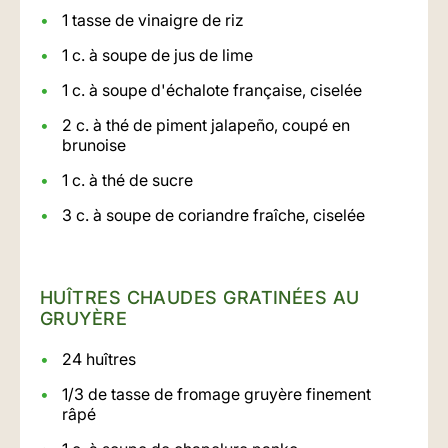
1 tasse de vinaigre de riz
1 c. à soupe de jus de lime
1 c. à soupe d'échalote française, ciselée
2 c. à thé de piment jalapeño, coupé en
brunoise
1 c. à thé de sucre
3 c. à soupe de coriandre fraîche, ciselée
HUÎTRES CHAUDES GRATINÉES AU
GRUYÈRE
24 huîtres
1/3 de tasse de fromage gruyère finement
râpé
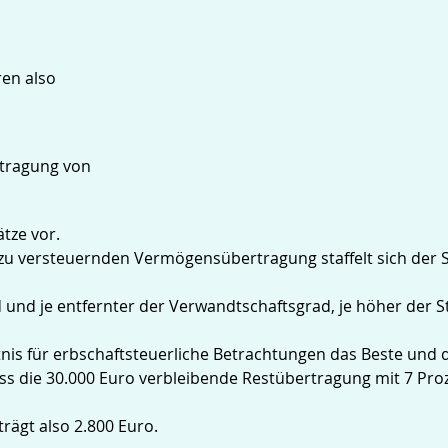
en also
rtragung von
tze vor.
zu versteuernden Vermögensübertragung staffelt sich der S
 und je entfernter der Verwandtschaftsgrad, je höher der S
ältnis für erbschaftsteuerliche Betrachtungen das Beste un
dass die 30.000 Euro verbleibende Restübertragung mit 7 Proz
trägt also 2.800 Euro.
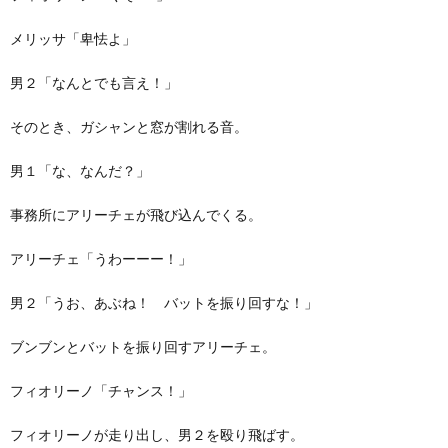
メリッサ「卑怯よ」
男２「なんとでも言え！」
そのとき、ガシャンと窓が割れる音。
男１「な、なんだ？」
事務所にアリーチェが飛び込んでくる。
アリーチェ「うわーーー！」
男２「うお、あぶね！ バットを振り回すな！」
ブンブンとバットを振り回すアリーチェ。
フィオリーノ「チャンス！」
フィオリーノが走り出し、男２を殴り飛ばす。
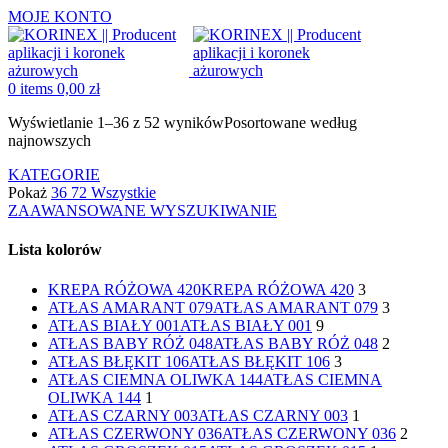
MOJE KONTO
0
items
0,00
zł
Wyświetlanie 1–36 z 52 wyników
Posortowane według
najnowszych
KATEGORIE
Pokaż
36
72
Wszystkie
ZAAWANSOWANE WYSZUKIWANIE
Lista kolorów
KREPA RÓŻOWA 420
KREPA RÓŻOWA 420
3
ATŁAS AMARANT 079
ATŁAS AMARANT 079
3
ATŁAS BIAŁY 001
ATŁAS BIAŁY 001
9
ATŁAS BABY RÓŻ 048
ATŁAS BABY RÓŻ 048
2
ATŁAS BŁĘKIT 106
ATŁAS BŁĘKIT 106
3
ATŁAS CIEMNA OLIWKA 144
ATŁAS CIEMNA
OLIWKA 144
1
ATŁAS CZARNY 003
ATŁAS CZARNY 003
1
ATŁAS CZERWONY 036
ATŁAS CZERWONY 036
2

******************************

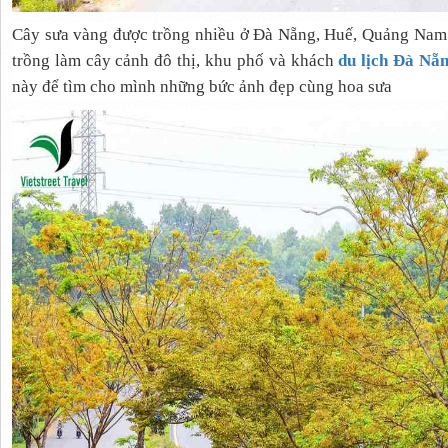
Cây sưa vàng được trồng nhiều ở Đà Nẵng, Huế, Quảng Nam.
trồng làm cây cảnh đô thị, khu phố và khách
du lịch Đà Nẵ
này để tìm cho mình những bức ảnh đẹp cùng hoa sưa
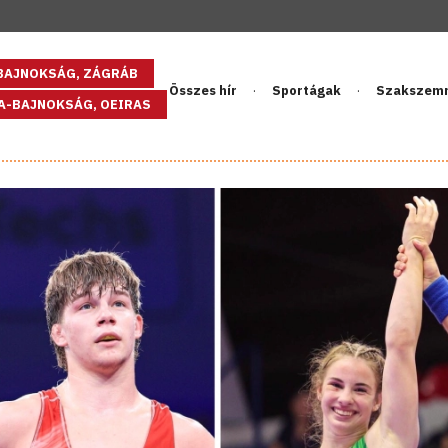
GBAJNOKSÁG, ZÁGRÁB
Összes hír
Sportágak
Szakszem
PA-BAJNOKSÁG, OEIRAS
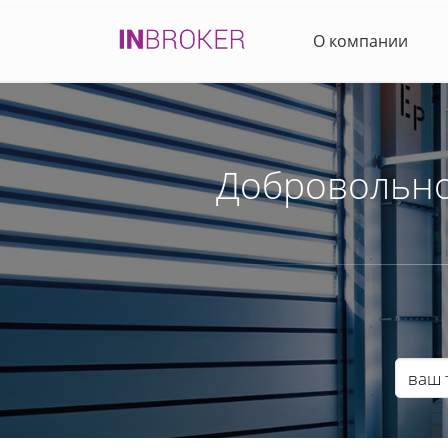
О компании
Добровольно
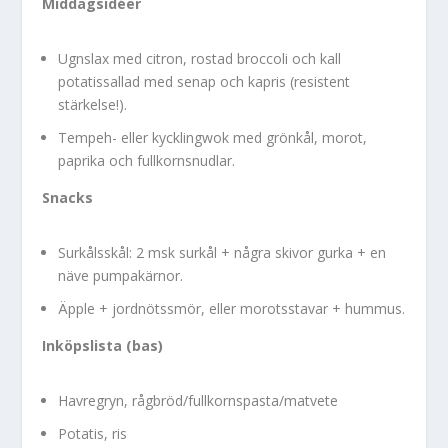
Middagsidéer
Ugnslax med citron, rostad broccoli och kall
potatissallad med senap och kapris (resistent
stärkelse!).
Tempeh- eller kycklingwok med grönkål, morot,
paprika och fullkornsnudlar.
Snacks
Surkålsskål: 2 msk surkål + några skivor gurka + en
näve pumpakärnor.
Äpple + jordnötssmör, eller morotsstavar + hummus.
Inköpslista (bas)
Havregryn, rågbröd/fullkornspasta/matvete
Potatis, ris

******************************

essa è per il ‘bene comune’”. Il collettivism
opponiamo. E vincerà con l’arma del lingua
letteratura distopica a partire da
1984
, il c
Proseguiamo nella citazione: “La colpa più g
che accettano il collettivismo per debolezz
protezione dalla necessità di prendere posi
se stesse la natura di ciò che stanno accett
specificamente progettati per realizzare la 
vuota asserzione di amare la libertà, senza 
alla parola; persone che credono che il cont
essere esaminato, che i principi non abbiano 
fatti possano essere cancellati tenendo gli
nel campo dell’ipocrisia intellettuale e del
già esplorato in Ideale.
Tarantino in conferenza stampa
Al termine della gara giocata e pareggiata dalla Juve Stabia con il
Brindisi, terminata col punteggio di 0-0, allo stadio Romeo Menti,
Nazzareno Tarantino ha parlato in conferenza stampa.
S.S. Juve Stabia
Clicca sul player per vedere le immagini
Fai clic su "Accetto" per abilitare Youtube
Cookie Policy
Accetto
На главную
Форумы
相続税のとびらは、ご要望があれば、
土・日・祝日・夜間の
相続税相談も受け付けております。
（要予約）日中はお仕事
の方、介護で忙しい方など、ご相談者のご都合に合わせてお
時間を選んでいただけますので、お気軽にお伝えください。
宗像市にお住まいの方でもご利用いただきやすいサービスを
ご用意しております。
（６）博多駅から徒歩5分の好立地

******************************

Instructions for the task:
Across all the records above, find each line with "Euro" in it and copy it.

Reply to the task:
dass die 30.000 Euro verbleibende Restübertragung mit 7 Proz
trägt also 2.800 Euro.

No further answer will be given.